**Input for this task:**
__________________________________________________

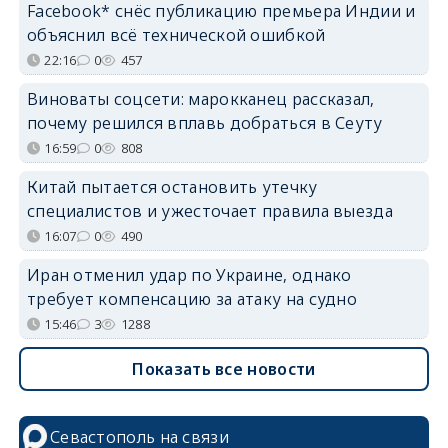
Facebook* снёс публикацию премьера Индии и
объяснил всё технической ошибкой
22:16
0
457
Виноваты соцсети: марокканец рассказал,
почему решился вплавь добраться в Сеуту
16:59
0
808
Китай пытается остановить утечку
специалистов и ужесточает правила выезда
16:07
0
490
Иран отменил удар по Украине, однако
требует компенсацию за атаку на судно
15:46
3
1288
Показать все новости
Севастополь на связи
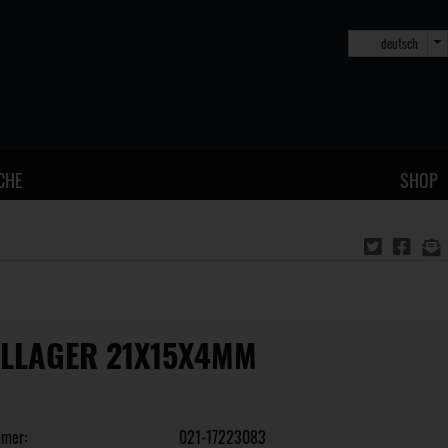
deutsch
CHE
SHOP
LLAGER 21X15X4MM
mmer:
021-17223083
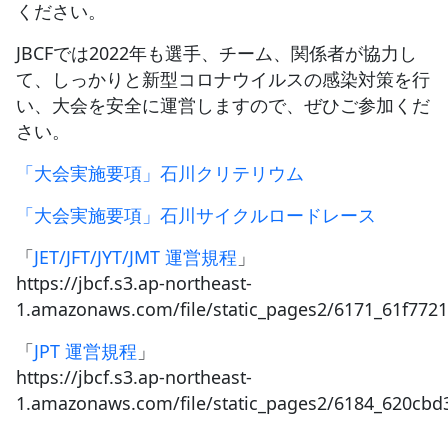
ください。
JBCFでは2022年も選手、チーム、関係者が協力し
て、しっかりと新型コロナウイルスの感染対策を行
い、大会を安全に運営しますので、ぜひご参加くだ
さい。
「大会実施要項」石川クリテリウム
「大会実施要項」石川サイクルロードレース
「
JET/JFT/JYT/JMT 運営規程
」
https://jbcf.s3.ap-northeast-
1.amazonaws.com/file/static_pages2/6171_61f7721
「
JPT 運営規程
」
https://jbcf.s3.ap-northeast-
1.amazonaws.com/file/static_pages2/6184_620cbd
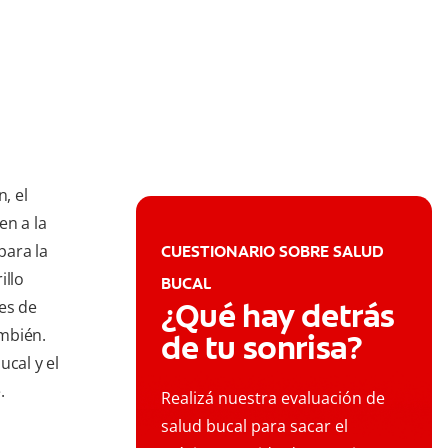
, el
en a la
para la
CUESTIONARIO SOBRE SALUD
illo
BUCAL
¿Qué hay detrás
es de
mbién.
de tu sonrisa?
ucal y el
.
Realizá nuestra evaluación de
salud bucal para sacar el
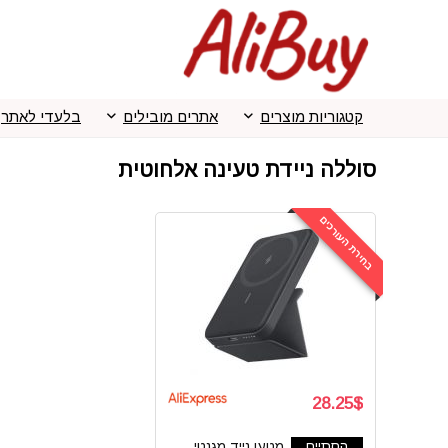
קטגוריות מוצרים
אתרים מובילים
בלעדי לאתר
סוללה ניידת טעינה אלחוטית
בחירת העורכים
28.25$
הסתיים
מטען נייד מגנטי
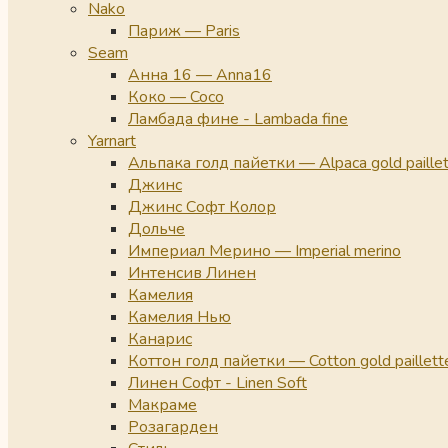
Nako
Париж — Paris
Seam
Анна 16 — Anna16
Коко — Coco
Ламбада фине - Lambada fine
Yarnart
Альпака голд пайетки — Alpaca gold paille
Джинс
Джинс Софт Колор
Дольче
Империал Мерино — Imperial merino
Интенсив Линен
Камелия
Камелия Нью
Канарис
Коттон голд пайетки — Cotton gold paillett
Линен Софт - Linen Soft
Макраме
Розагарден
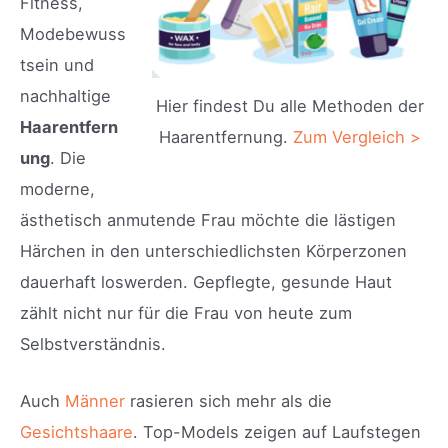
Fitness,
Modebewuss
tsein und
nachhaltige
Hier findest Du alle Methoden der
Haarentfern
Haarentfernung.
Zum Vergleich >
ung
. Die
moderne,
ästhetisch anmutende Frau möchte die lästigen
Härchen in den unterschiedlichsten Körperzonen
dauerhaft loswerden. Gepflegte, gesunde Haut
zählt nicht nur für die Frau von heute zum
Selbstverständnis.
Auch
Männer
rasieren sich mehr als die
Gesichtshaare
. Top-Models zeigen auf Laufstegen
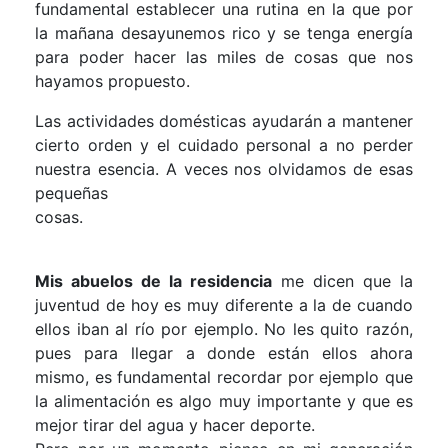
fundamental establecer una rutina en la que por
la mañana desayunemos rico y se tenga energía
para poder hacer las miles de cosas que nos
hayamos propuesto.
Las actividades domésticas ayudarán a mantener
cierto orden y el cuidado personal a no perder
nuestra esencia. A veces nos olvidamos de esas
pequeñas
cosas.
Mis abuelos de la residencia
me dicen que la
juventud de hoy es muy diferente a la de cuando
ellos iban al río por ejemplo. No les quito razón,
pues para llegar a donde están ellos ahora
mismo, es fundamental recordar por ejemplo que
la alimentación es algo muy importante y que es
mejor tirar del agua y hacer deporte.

__________________________________________________

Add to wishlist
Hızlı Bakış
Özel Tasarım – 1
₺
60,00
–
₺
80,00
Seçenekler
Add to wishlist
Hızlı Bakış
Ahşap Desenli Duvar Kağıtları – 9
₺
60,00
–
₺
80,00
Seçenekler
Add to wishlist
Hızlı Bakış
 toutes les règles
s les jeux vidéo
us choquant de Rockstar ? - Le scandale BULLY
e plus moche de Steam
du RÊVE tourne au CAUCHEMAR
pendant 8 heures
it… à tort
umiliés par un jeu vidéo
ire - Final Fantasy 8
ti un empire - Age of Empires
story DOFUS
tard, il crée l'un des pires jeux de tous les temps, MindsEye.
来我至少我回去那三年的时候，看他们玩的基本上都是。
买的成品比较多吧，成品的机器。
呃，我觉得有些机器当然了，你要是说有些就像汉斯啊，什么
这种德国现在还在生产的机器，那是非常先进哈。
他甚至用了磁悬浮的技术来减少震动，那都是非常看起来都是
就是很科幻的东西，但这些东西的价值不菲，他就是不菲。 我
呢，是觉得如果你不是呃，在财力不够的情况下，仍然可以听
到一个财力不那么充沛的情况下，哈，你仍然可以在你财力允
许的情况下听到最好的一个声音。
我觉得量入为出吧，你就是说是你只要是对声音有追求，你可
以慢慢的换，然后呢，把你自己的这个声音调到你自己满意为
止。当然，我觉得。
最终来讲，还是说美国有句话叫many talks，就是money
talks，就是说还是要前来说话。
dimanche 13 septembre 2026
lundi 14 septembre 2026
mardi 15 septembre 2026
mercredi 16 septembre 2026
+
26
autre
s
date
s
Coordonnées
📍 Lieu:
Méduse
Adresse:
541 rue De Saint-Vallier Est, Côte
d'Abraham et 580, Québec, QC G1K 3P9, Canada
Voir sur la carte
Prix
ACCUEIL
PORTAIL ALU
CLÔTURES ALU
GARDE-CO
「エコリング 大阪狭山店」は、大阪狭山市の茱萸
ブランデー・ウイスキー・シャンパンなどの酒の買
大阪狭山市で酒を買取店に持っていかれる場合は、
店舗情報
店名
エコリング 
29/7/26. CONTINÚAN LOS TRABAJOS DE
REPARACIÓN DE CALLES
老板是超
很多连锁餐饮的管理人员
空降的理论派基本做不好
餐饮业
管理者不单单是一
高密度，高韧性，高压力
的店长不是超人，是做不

__________________________________________________

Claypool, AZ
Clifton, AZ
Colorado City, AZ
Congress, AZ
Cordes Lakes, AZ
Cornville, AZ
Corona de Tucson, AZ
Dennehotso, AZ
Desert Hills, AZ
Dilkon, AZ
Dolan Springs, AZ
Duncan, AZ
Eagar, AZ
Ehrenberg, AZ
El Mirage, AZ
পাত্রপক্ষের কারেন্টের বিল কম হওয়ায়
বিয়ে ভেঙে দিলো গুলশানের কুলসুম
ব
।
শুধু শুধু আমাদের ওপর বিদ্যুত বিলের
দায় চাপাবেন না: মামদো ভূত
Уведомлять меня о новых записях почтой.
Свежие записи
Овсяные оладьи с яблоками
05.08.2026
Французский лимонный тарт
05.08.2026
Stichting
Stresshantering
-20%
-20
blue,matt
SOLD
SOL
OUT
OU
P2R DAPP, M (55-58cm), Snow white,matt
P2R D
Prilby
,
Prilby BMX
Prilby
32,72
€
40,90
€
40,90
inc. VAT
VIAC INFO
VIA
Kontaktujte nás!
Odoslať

__________________________________________________

Reproduce, word for word, everything in the listing above from the line containing "Härchen in den" down to the line containing "la mañana desayunemos rico y se tenga energía", both of them included. No pictures.

**Exercise output:**
Härchen in den unterschiedlichsten Körperzonen
dauerhaft loswerden. Gepflegte, gesunde Haut
zählt nicht nur für die Frau von heute zum
Selbstverständnis.
Auch
Männer
rasieren sich mehr als die
Gesichtshaare
. Top-Models zeigen auf Laufstegen
fundamental establecer una rutina en la que por
la mañana desayunemos rico y se tenga energía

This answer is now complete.